Fourth growth growth came in at 0.7% compared to the same period last year and GDP ended the year at 2.3%, up from previous estimates of 2%.
“Brazil avoided a technical recession, but I don’t see things picking up yet,” says Craig Botham, an emerging markets economist at Schroders Schroders, a $415 billion asset management firm in London. Botham’s baseline scenario is for 1.8% GDP growth this year. That’s due to a mix of factors, China being one of them. The European Union could conceivably pick up demand to make up for some of China’s slack going forward, but the main problem in Brazil right now is the domestic economy.
“We have budget cuts coming, and tighter monetary policy still to contend with,” Botham says. Brazil’s Central Bank raised interest rates to 10.75% last night. A drought early in the year will also hurt the country’s all important farming sector. The country is the second largest soybean exporter after the United States. And Brazil’s consumers have higher debts and higher interests rates that have economists like Botham forecasting less spending.

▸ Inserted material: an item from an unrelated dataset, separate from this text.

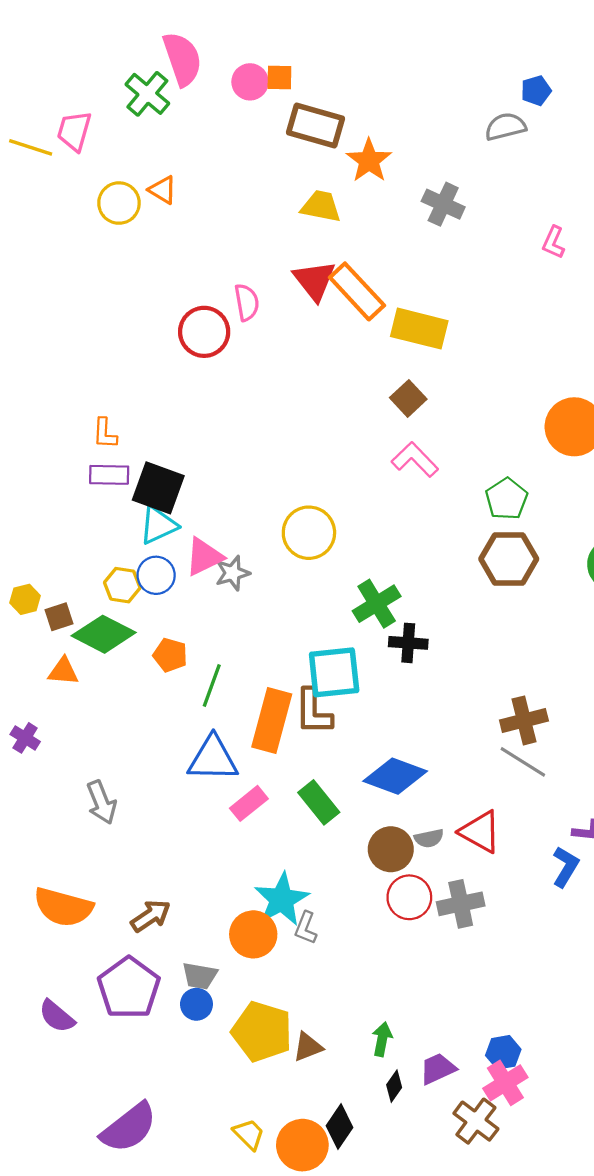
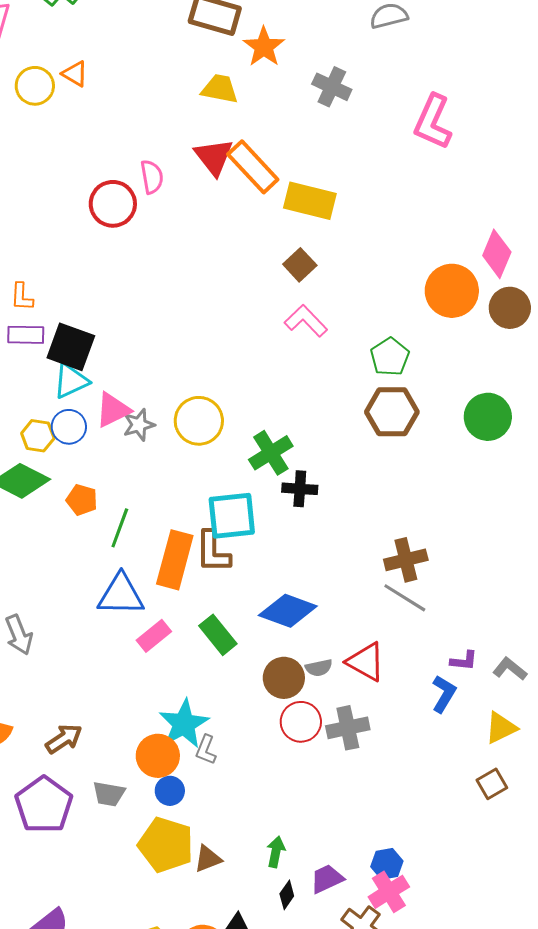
pink L-shape: (553, 242) -> (433, 122), size x1.8
yellow circle: (309, 533) -> (199, 421), moved
blue circle: (196, 1004) -> (170, 791), moved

Even FIFA World Cup soccer coming to town in June, a narrative that once had investors bullish on Latin America’s biggest economy, is no longer a reason to feel bullish on Brazil.
“FIFA wont have a huge impact on GDP. It will have some impact, but much less than people expect,” Botham says.
Growth in the fourth quarter was mainly due to the services sector, which saw quarterly growth of 0.7%. Agriculture was flat and industrial production dropped by 0.2% as expected. The Brazilian Institute for Geography and Statistics, or IBGE, said the country recorded a 0.9% drop in manufacturing output, a 0.1% decline in mining and no growth at all in construction. Oddly, this in a country that is supposed to be building roads, power plants and infrastructure for FIFA and the 2016 Summer Olympics in Rio de Janeiro.
Thanks to runaway inflation, now a bit more under control, Brazilian companies have been slow to invest.
Still, it’s not like Brazilian companies have given up. Public and private companies increased investments by 6.3% last year.
Thursday’s surprising GDP numbers were due primarily to exports which got a boost from a much weaker currency. The Brazilian real is down 19.25% in comparison to the dollar over the last 12 months.
Despite slowdowns in China and Europe, Brazil’s top two trading partners, Brazil is still finding a home for its commodities and manufactured goods. It exported $2.17 billion worth of goods to China in January compared to $1.7 billion in January of 2013. Last year’s total exports to China hit a record breaking $46 billion. Even iron ore shipments to China have risen both in price and in tonnage. Brazil shipped over $1.28 billion worth of iron ore to China in January compared to $1.05 billion in January 2013.
Exports to the European Union have slipped somewhat, with January bringing in $3 billion compared with the $3.1 billion last January. Moreover, E.U. shipments have declined in value over three years. Last year Brazil sold $47.7 billion worth of goods to the E.U., down from $49 billion in 2012 and $53.1 billion in 2011.
A stronger E.U. will be good for Brazil, providing China does not retreat.
Closer to home, economists expect monetary tightening in Brazil to be drawing to an end. The effect of rising interest rates, however, will be felt in Brazil for most of the year.
Lower rates could get companies investing in growth again.
“I don’t think you’ll see investments really pick up until after the elections,” says Botham. Brazilians go to the polls in October.
By then, things might have turned the corner as investors get in early on a better 2015.